Figure 4. Endocrine assessments and interventions for growth and puberty in Duchenne muscular dystrophy.
Growth: Impaired linear growth is frequent in DMD and can be exacerbated by glucocorticoid treatment. Linear growth should be monitored every 6 months until puberty completion and attainment of final adult height. Standing height is the preferred measure for ambulatory individuals. Height should be plotted on standardized growth curves. For non-ambulatory individuals, regular assessment using non-standing height measures should begin during the ambulatory phase to ensure accurate growth monitoring after ambulation loss. Arm span, ulnar length, tibia length, knee height, and segmentally measured recumbent length have all been used, but none are validated specifically for DMD, and all require specialized training or equipment. Each institution should select and consistently use the measure that best fits their clinical setting.

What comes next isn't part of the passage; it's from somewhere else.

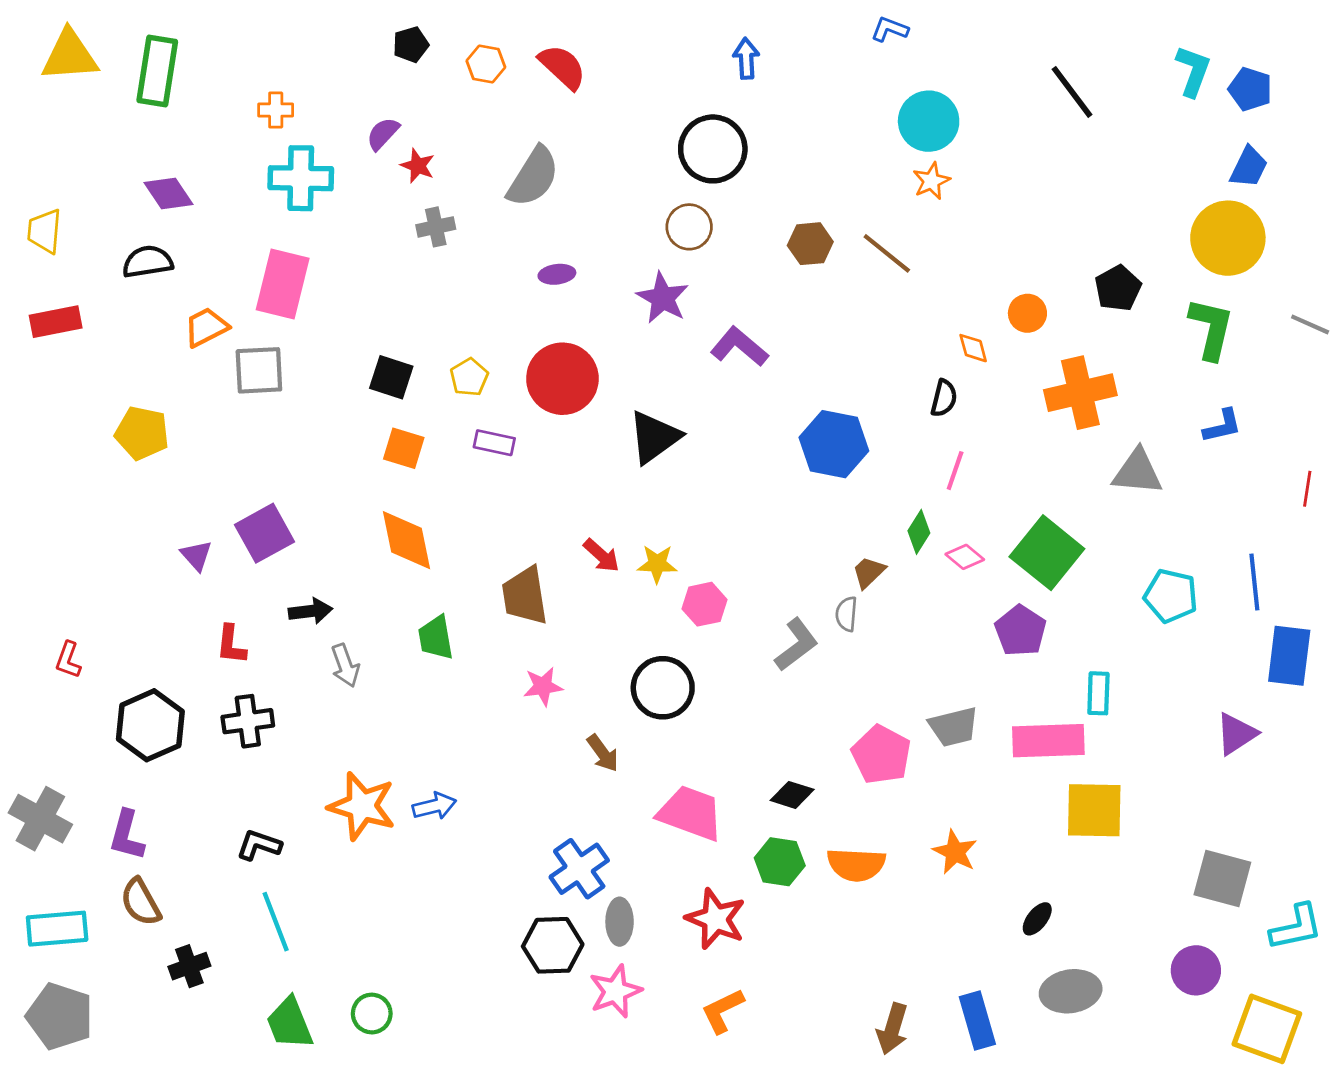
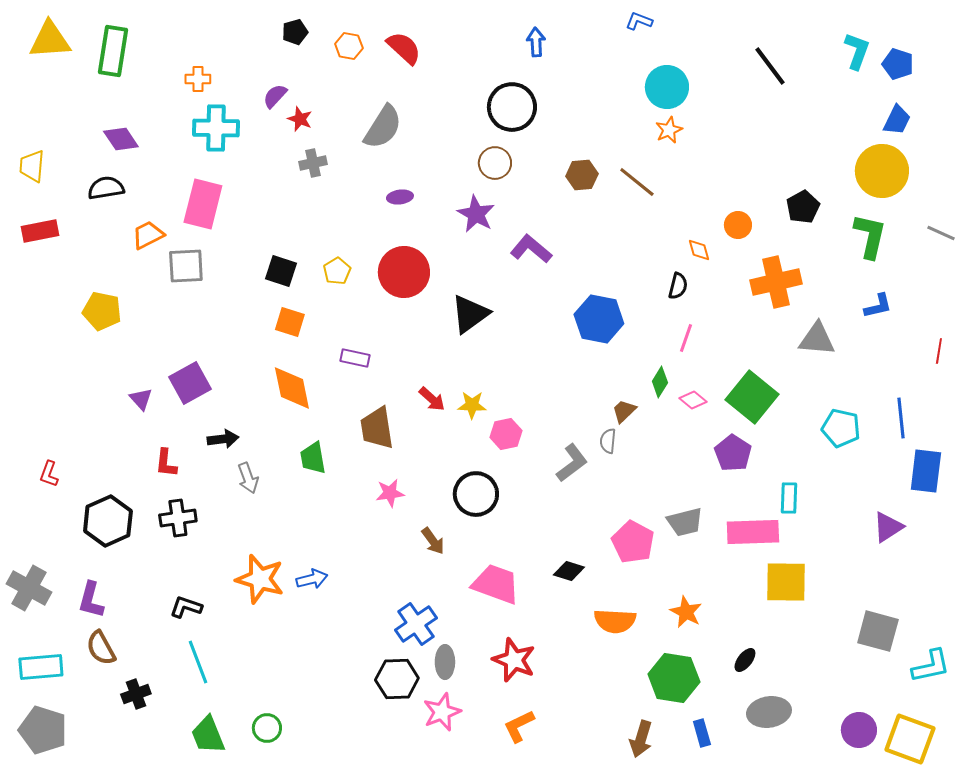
purple rectangle: (494, 443) -> (355, 358), moved
green hexagon: (780, 862) -> (674, 678), moved, size x1.4
purple circle: (1196, 970) -> (859, 730), moved
blue rectangle: (977, 1020) -> (702, 733), size x0.7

A decline in growth trajectory, indicated by crossing down through height percentiles or an annualized height velocity less than 4 cm per year, suggests impaired linear growth and warrants referral to an endocrinologist. Referral is also indicated for individuals with height below the third percentile, regardless of growth trajectory. Assessment of impaired linear growth should include standard screening tests for endocrine hormone or other abnormalities associated with growth failure. Data on the safety and efficacy of recombinant human growth hormone in DMD are limited. One retrospective study showed short-term benefit on height velocity, but some boys experienced side effects like intracranial hypertension, glucose intolerance, and scoliosis progression. Published studies have not followed patients to final height, and no large studies have definitively established whether growth hormone therapy negatively impacts muscle function or causes other adverse effects. Theoretical concerns exist that increased height could be detrimental to muscle function in DMD. Currently, routine use of recombinant human growth hormone for DMD-related growth failure is not recommended. The decision to treat should be based on a thorough discussion of potential risks and benefits and preferably reserved for individuals with abnormal growth hormone stimulation test results.

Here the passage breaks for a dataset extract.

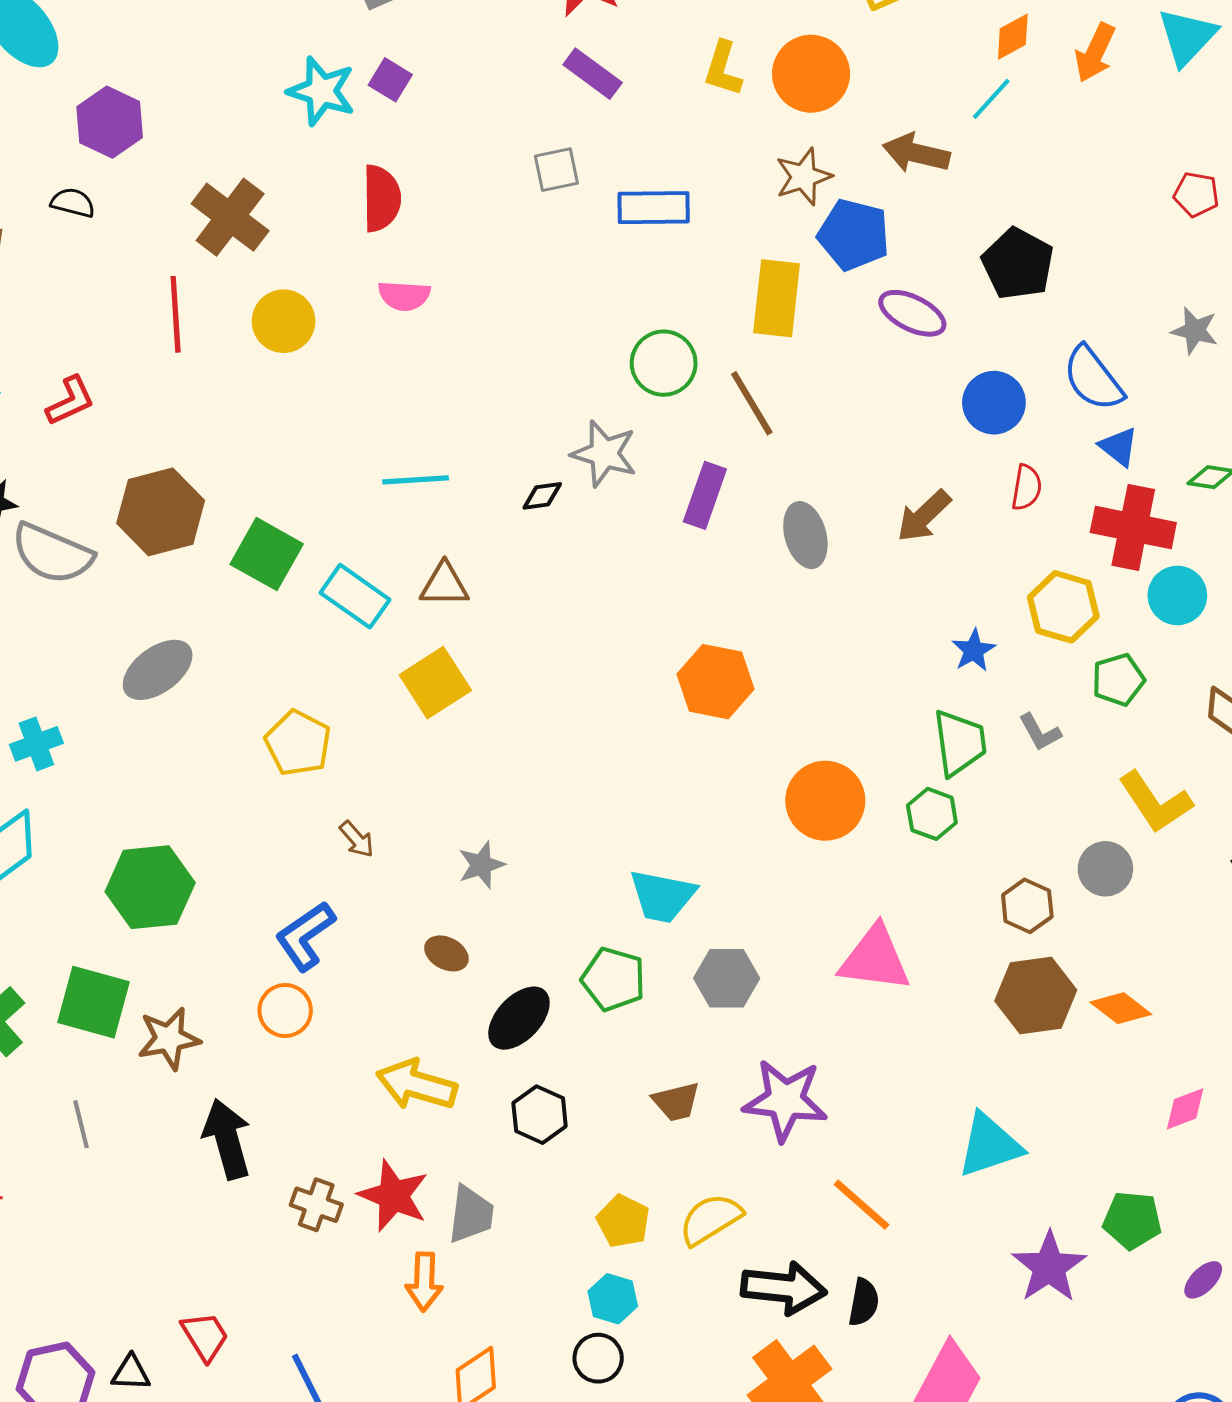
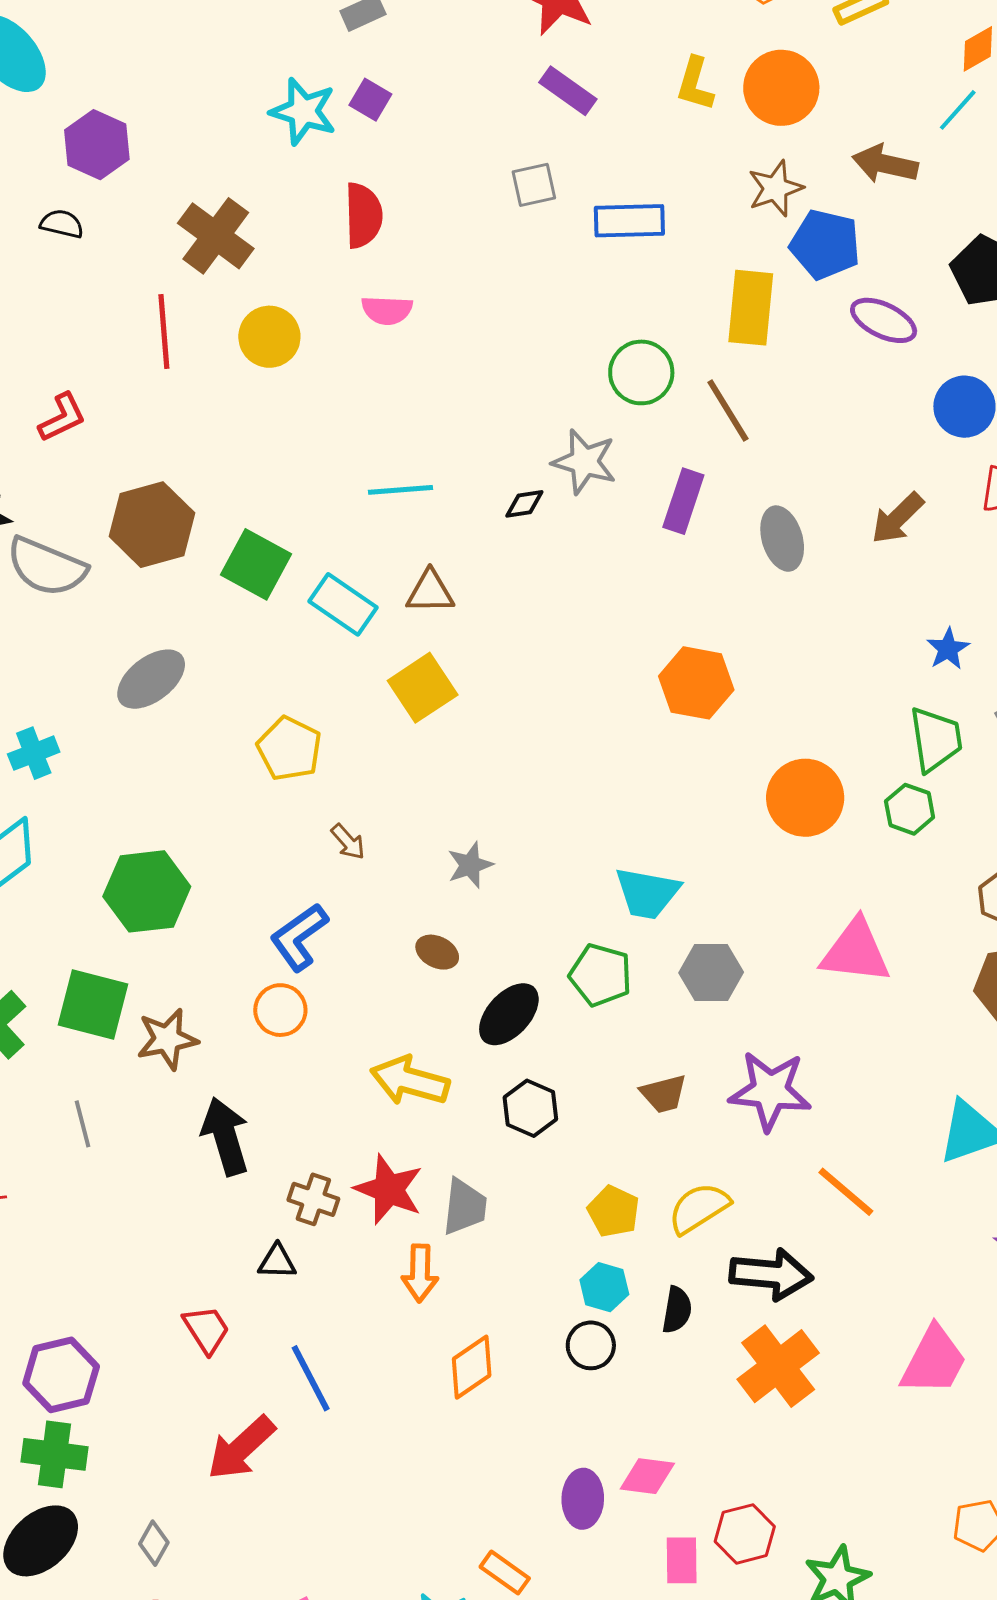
black semicircle: (864, 1302) -> (677, 1310), moved
black triangle: (131, 1373) -> (277, 1262), moved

Puberty: Delayed puberty due to hypogonadism is a potential complication of glucocorticoid therapy and can be psychologically distressing, negatively impacting quality of life. Absence of pubertal development by age 14 years necessitates prompt referral to an endocrinologist. Biochemical testing using appropriate pediatric or ultrasensitive assays should confirm hypogonadism in individuals with delayed puberty. A left-hand radiograph to assess bone age should also be considered.
Testosterone replacement therapy is recommended for confirmed hypogonadism in patients older than 14 years and can be considered in boys older than 12 years on glucocorticoids with absent pubertal development. While clinical trials specifically assessing testosterone use in DMD are lacking, it is standard care for pathological pubertal delay in pediatrics and glucocorticoid-induced hypogonadism in adult men. The potential benefits of testosterone on emotional and physical health generally outweigh potential side effects like behavioral changes, acne, body odor, rapid growth spurts, and epiphyseal closure. A recent retrospective review indicated testosterone is generally well-tolerated and perceived as beneficial by individuals with DMD and their families.
To mimic normal puberty, testosterone replacement should begin at a low dose and gradually increase to adult replacement doses over several years. Intramuscular or topical preparations can be used. Testosterone levels should be closely monitored. Consideration should be given to assessing lipids, hemoglobin, hematocrit, and blood glucose in treated individuals. If functional or cardiac status declines, discontinuing or reducing testosterone therapy should be considered.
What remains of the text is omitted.